WASHINGTON, DC -
The Washington Redskins are one of the National Football League's most profitable franchises.
It's also one of the most controversial at the moment, because of it's name which some in the native american community consider a racial slur.
President Obama was asked about changing the name during an interview with the Associated Press.
"I've got to say if I were the owner of the team and I knew there was a name of my team, even if it had a storied history, that was offending a sizable group of people, I'd think about changing it,"the President said.
Team Attorney Lanny Davis says Obama's remarks aren't likely to sway owner Daniel Snyder one bit.
"This is about an 81 year old tradition and history, a legacy. A sports team we love. Redskins fans. Nine out of ten Native Americans when polled by the Annenberg Institute didn't want the team changed. Q: So you don't think Daniel Snyder will change his mind? I don't," Lanny Davis, Redskins Attorney.
But with support for a name change growing to now include the President, can Snyder continue to fight it?
" I happen to think the President should be focused on other things but I do agree it should be changed," Fan Stephen Wicker says.

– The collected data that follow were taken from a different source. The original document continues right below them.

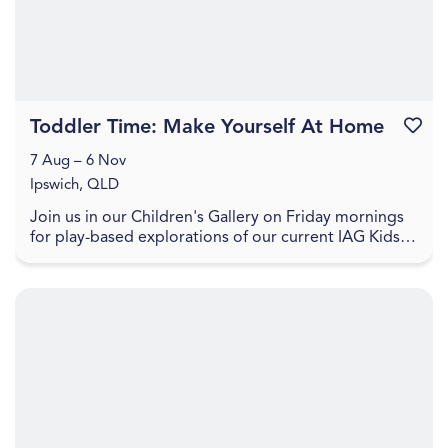
Toddler Time: Make Yourself At Home
Favouri
7 Aug – 6 Nov
Ipswich, QLD
Join us in our Children's Gallery on Friday mornings
for play-based explorations of our current IAG Kids
exhibition, LightPlay. Toddler Time includes ...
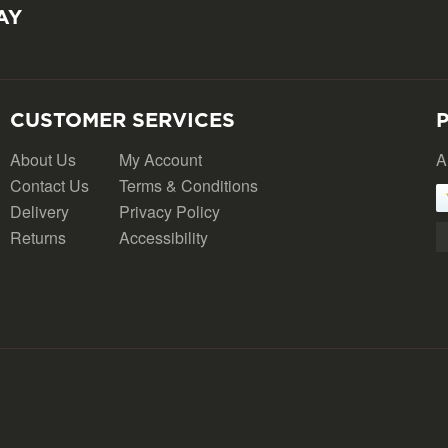
AY
CUSTOMER SERVICES
About Us
My Account
A
Contact Us
Terms & Conditions
Delivery
Privacy Policy
Returns
Accessibility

"When you're talking about tribes who are being offended, its something to consider,"American University student Susan Klau says.
So now the stage is set for another showdown in Washington.

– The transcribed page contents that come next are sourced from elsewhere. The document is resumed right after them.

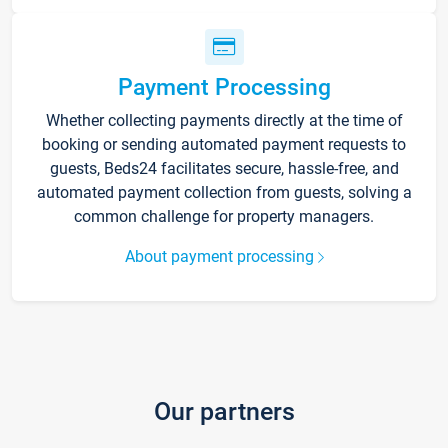
Payment Processing
Whether collecting payments directly at the time of
booking or sending automated payment requests to
guests, Beds24 facilitates secure, hassle-free, and
automated payment collection from guests, solving a
common challenge for property managers.
About payment processing
Our partners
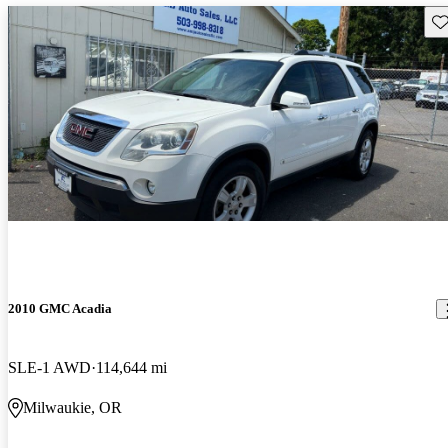
Sav
2010 GMC Acadia
SLE-1 AWD
114,644 mi
Milwaukie, OR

The NFL is holding its league meeting here on Monday.
The Oneida Indian Nation, which has launched a campaign to get the redskins name changed is planning a protest there.
" The use of such an offensive term has negative consequences for the native American community, when it comes to issues of self-identity and imagery, spokesman Ray Halbritter said in a statement. "We will continue to push our cause because this is about doing right by our children, who are especially impressionable."
A passionate plea, that has equally passionate Redskins fans softening a bit.
"I really love the Redskins. I love that name. I'm proud to be a Redskins fan, but if it's offending to a lot of people, maybe we ought to consider changing it,"Dave Clark says.
The NFL has said it is up to team owner Dan Snyder to decide on the name.
Commissioner Roger Goodell is on record saying "if one person is offended, we have to listen."